It operated in many ports throughout Britain and it came to Bristol
at the end of its career and, as far as I know, its only connection
with Wales was to come into Barry to be scrapped. Secondly, you
have been asking us about whether we are investing our 7.5 million
pounds wisely, would it have been wise to spend a quarter of a
million plus the cost then of continuing to conserve it and store
it somewhere? My answer was "No".
128. My answer to you is that, if it comes to
you by accident, you do not seem to think it is of much worth.
(Mr Ford) As I have told you, we have sanded and gritted
down and repainted, with all the costs of marine painting, at
least twiceto my knowledge.

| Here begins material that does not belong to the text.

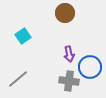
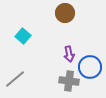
cyan square: rotated 14 degrees counterclockwise
gray line: moved 3 px left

That is a big expenditure.
Ms Morgan: As you know, this has upset a lot
of people very interested in this field in South Wales. It has
caused a lot of disquiet and upset.
129. You mentioned earlier the sum of 2.2 million
spent on the site at Nantgarw. Is it in operation now?
(Mr Ford) Yes. It has been filled because we have
just completed the move of everything from Cardiff Bay from the
Welsh Industrial Maritime Museum and the other five sites around
Cardiff Bay for temporary storage, some of them with the help
of Cardiff Bay Development Corporation. As part of striking the
deal they wanted us to move out of those anyway but we wanted
to put them into better storage so we have moved everything in
but it is not yet operating as a fully open accessible store.
That will take further months because we have stuffed them all
in pretty quickly on carefully designed and built shelves and
so on. It will never be like a museum. Even when it is operating
properly it will be a place where you keep your reserve and research
collections for people who have special interests to visit. It
will not be telling the story of industrial and maritime Wales.
130. You mentioned the amount of the cost of
the sitethe amount out of the 4.5 million that it has cost.
To bring it up to the standards you want, even as a store not
as an operating museum, how much more is that going to cost?
(Mr Ford) It will all be done within the 3 million
budget I mentioned earlier and we intend to have it finished by
the end of this calendar year.
131. Can you tell us precisely when you decided
to buy it?
(Mr Ford) Yes. When we first realised we would have
to find somewhere to store the collection because we were likely
to have to move out of the site before moving into anywhere else,
we thought the right option was to go for a five years' rental.
We started to explore the possibilities of stores on short term
rental last October. We investigated a number of properties and
came up with the one we most liked. It was the only one really
that satisfied our standards of quality in terms of environmental
control and accessibility, and we then ran into the problem that,
although it had been put onto the market as a possible five year
lease, the owners decided we could only have it for ten years.
When we assessed the cost of renting for ten years we discovered
the cost of buying one was much the same or very similar. We were
shown three other buildings but none of those again satisfied
the requirements of accessibility or quality of environmental
control. We then decided we had better go for the purchase of
a buildingpartly because, of course, that then gave us
a permanent building and we would have this store for ever. On
11 March this year, therefore, getting very close to the date
when we thought we were going to have to close, the project group
here recommended that we should buy Nantgarw and that was what
was accepted on 17 March.
(Mr Prichard) But we did not sign the contract until
(Mr Ford) I have to go back through the Council minutes.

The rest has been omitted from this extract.